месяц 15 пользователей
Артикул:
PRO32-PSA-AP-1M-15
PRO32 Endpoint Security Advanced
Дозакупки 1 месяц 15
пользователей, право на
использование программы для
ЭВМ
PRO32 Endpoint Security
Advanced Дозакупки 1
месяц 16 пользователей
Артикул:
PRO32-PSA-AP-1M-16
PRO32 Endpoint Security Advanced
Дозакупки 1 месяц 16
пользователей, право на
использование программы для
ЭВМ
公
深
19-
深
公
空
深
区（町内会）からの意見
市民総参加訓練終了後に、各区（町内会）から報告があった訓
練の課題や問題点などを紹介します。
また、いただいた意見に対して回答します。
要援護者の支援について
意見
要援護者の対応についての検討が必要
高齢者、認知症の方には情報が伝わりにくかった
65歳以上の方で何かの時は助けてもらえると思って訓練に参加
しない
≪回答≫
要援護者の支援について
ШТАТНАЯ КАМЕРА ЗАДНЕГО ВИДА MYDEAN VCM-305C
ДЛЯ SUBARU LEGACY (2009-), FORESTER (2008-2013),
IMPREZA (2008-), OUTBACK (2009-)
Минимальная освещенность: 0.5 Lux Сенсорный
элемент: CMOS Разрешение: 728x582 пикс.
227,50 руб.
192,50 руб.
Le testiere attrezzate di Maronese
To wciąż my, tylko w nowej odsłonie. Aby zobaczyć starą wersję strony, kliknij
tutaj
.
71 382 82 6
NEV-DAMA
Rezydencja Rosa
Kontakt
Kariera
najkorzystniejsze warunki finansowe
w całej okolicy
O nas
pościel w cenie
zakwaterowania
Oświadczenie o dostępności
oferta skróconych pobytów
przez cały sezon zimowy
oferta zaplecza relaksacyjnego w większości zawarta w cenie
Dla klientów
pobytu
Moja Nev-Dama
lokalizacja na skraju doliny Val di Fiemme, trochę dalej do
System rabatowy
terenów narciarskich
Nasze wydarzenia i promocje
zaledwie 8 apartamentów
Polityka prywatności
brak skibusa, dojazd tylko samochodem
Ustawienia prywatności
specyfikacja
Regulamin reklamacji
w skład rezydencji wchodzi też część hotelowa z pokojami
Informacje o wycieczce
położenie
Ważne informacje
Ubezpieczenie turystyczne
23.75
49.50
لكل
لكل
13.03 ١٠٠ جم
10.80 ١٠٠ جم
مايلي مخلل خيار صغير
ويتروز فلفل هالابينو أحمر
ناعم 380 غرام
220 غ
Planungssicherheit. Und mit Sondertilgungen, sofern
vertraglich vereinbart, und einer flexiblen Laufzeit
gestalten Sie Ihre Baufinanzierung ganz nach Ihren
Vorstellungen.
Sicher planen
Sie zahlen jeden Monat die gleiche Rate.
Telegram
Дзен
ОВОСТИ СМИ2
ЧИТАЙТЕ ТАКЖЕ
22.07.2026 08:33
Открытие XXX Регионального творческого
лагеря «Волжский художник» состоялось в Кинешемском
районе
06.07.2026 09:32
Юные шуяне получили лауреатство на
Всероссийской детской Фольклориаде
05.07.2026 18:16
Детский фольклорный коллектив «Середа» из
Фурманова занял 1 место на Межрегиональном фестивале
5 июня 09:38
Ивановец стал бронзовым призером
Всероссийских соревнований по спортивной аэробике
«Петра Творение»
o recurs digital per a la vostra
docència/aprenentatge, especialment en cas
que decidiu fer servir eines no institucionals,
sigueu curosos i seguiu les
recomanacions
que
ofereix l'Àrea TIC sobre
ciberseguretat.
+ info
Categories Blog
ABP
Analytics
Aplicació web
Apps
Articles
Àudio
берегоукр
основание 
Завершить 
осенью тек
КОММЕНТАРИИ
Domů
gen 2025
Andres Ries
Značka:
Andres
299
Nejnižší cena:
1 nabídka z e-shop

→ DIRECTIONS FOR THIS TASK
Give only the count of lines in this material that contain the string "пользователей".

→ ANSWER BELOW
4